---
title: Deduplicate Processor
description: Datadog, the leading service for cloud-scale monitoring.
breadcrumbs: Docs > Observability Pipelines > Processors > Deduplicate Processor
---

# Deduplicate Processor

{% callout %}
# Important note for users on the following Datadog sites: app.ddog-gov.com

{% alert level="danger" %}
This product is not supported for your selected [Datadog site](https://docs.datadoghq.com/getting_started/site). ().
{% /alert %}

{% /callout %}
Available for:
{% icon name="icon-logs" /%}
 Logs 
## Overview{% #overview %}

The Deduplicate processor removes copies of data to reduce volume and noise. It caches messages and compares your incoming logs traffic against the cached messages. For example, this processor can be used to keep only unique warning logs in the case where multiple identical warning logs are sent in succession.

## Setup{% #setup %}

To set up the Deduplicate processor:

1. Define a **filter query**. Only logs that match the specified filter query are processed. Deduped logs and logs that do not match the filter query are sent to the next step in the pipeline. See [Search Syntax](https://docs.datadoghq.com/observability_pipelines/search_syntax/logs/) for more information.
1. In the **Type of deduplication** dropdown menu, select whether you want to `Match` on or `Ignore` the fields specified below.
   - If `Match` is selected, then after a log passes through, future logs that have the same values for all of the fields you specify below are removed.
   - If `Ignore` is selected, then after a log passes through, future logs that have the same values for all of their fields, *except* the ones you specify below, are removed.
1. Enter the fields you want to match on, or ignore. At least one field is required, and you can specify a maximum of three fields.
   - Use the path notation `<OUTER_FIELD>.<INNER_FIELD>` to match subfields. See the Path notation example below.
1. Click **Add field** to add additional fields you want to filter on.

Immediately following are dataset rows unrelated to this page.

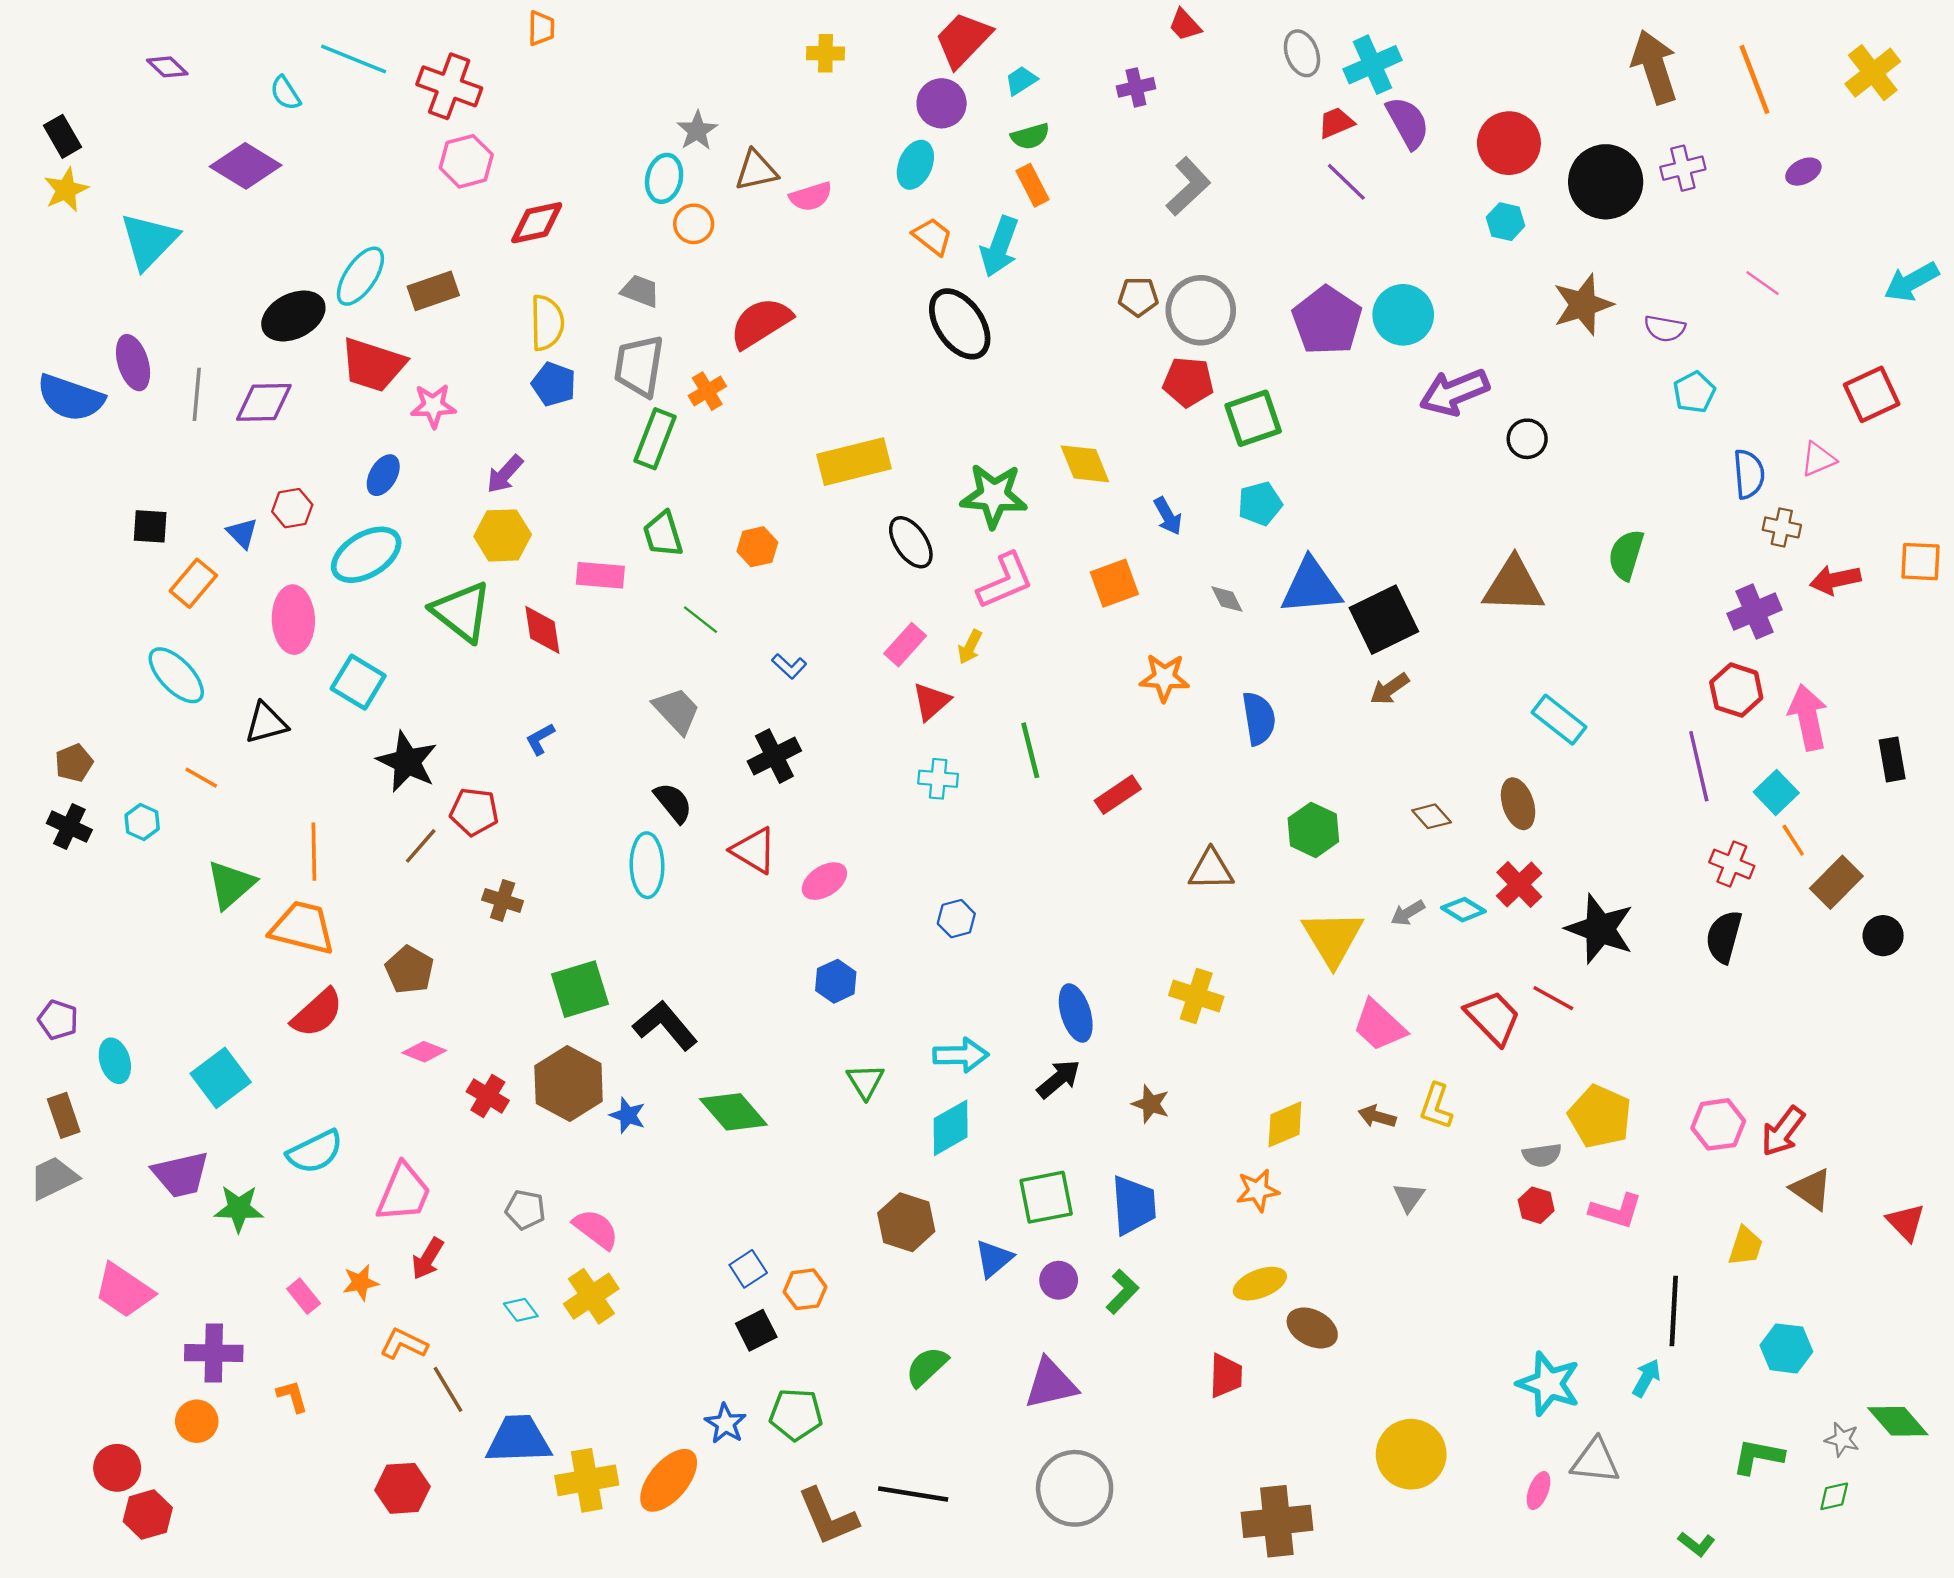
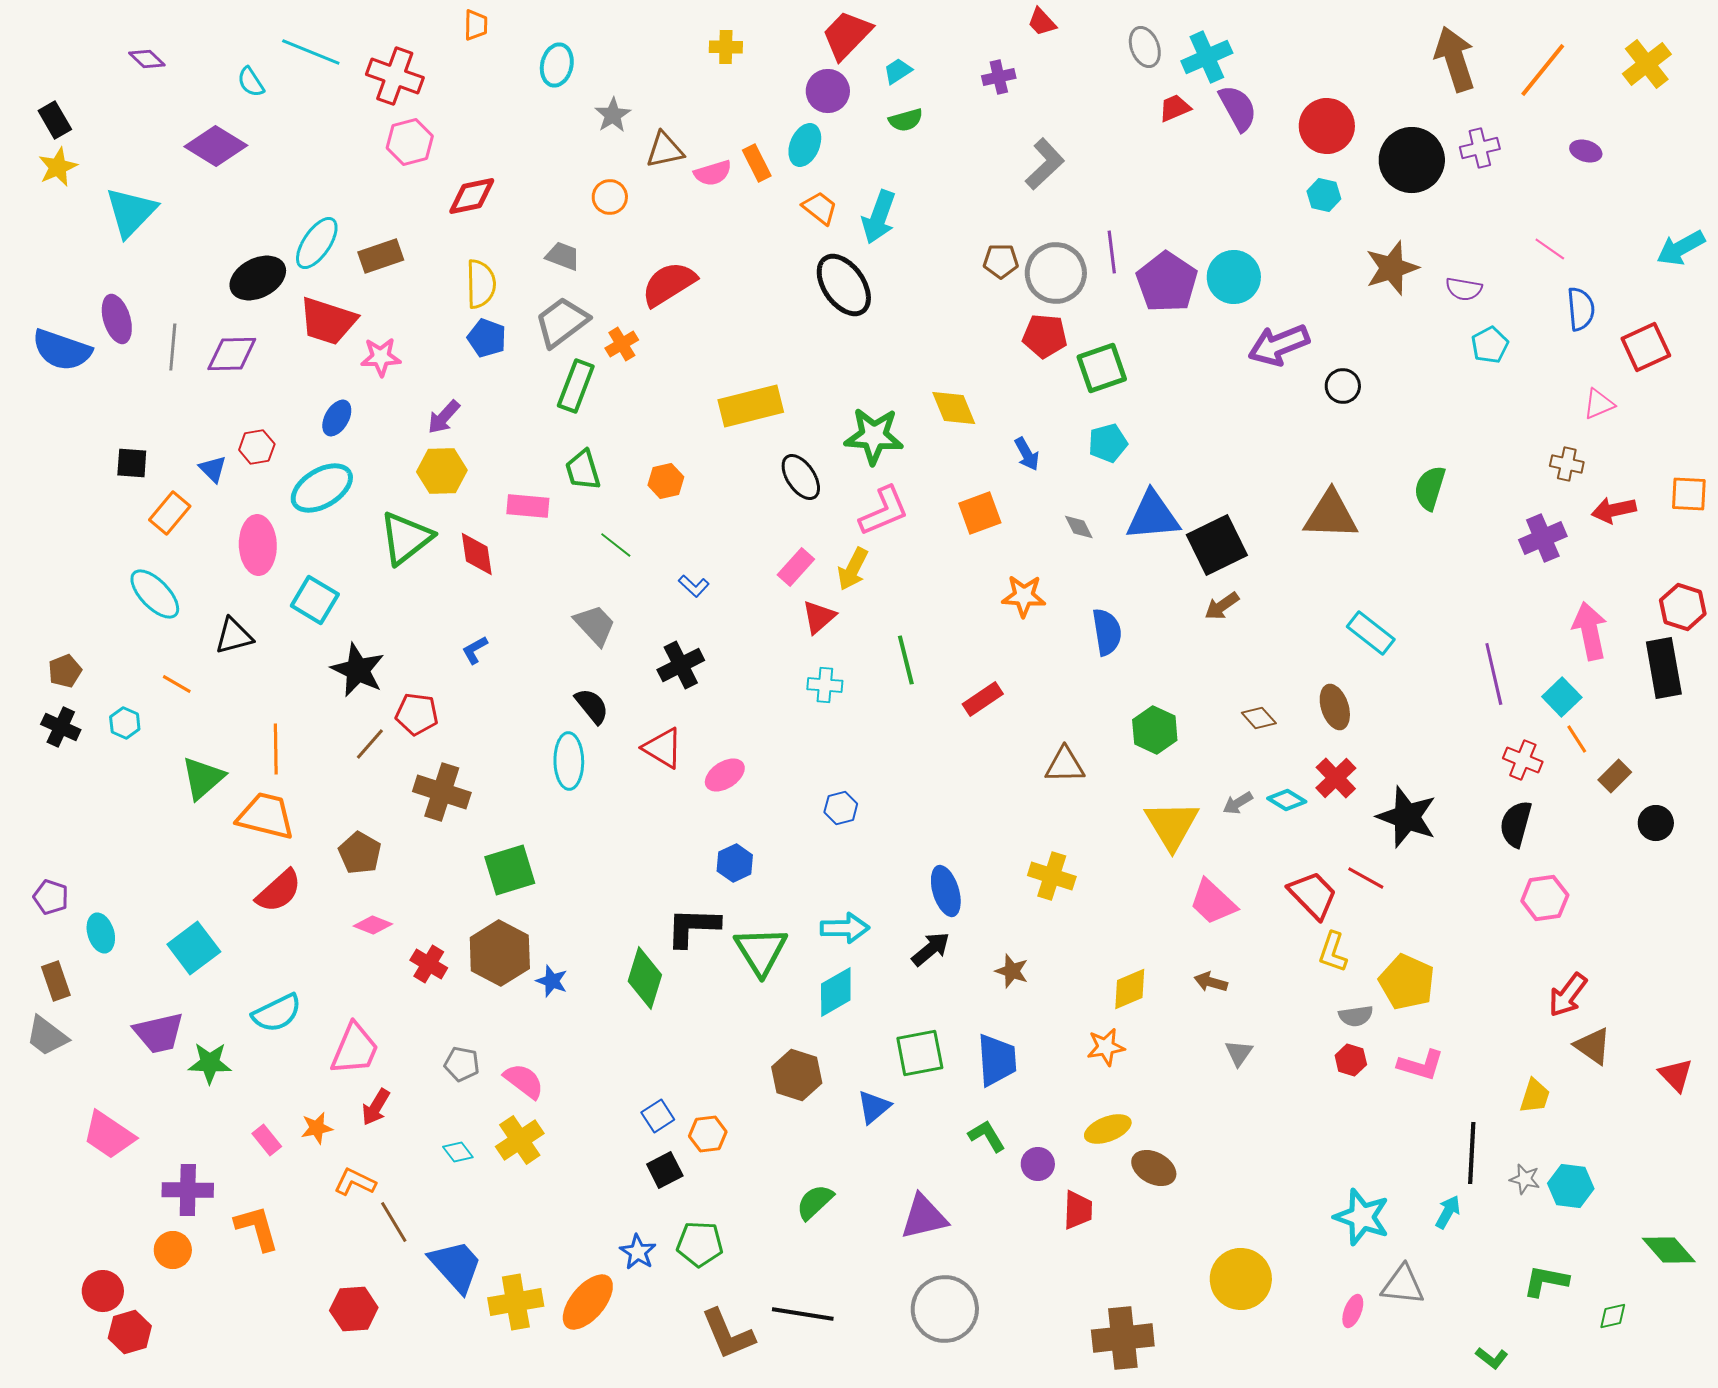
orange line: (1755, 79) -> (1543, 70), turned 60
purple ellipse: (1803, 172) -> (1586, 151), turned 44
cyan ellipse: (664, 178) -> (557, 65), moved
purple line: (1346, 182) -> (1112, 252), moved, turned 39
orange rectangle: (1032, 185) -> (757, 163), moved
gray trapezoid: (639, 366) -> (562, 322), turned 44
blue semicircle: (1749, 474) -> (1581, 309), moved
green triangle: (462, 612) -> (406, 538), turned 44
yellow arrow: (970, 647) -> (853, 569), size x1.4
red hexagon: (1736, 690) -> (1683, 607), moved
black rectangle: (1892, 759) -> (1664, 668), size x1.5
brown rectangle: (1836, 882) -> (1615, 776), size x0.7
brown cross: (503, 900) -> (442, 792), size x1.6
black L-shape: (665, 1026) -> (693, 927), moved, turned -48
green triangle: (865, 1081) -> (761, 951), size x1.6
yellow L-shape: (1436, 1106) -> (1333, 952), moved
green diamond: (733, 1112) -> (645, 978), turned 58
pink hexagon: (1718, 1124) -> (1545, 898), moved
gray trapezoid: (53, 1178) -> (47, 1036), turned -117
purple circle: (1059, 1280) -> (1038, 1164), moved
green L-shape: (1122, 1292) -> (987, 1136), turned -75
orange L-shape: (292, 1396) -> (257, 1228), size x1.6
blue trapezoid: (519, 1439) -> (456, 1266), turned 50
gray star: (1842, 1439) -> (1525, 1179), moved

### Optional settings{% #optional-settings %}

#### Cache size{% #cache-size %}

The default cache size is 5,000 messages (recommended). The cached messages are kept in memory to determine if the incoming messages are duplicates. You can increase the cache size to fit your needs.

**Notes**:

- Increasing the cache size increases memory usage.
- The cache is backed by a LRU cache, where the LRU cache size is the same as the configured cache size.
- Since the cache is not shared between Workers, only duplicated events processed by the same Worker are dropped.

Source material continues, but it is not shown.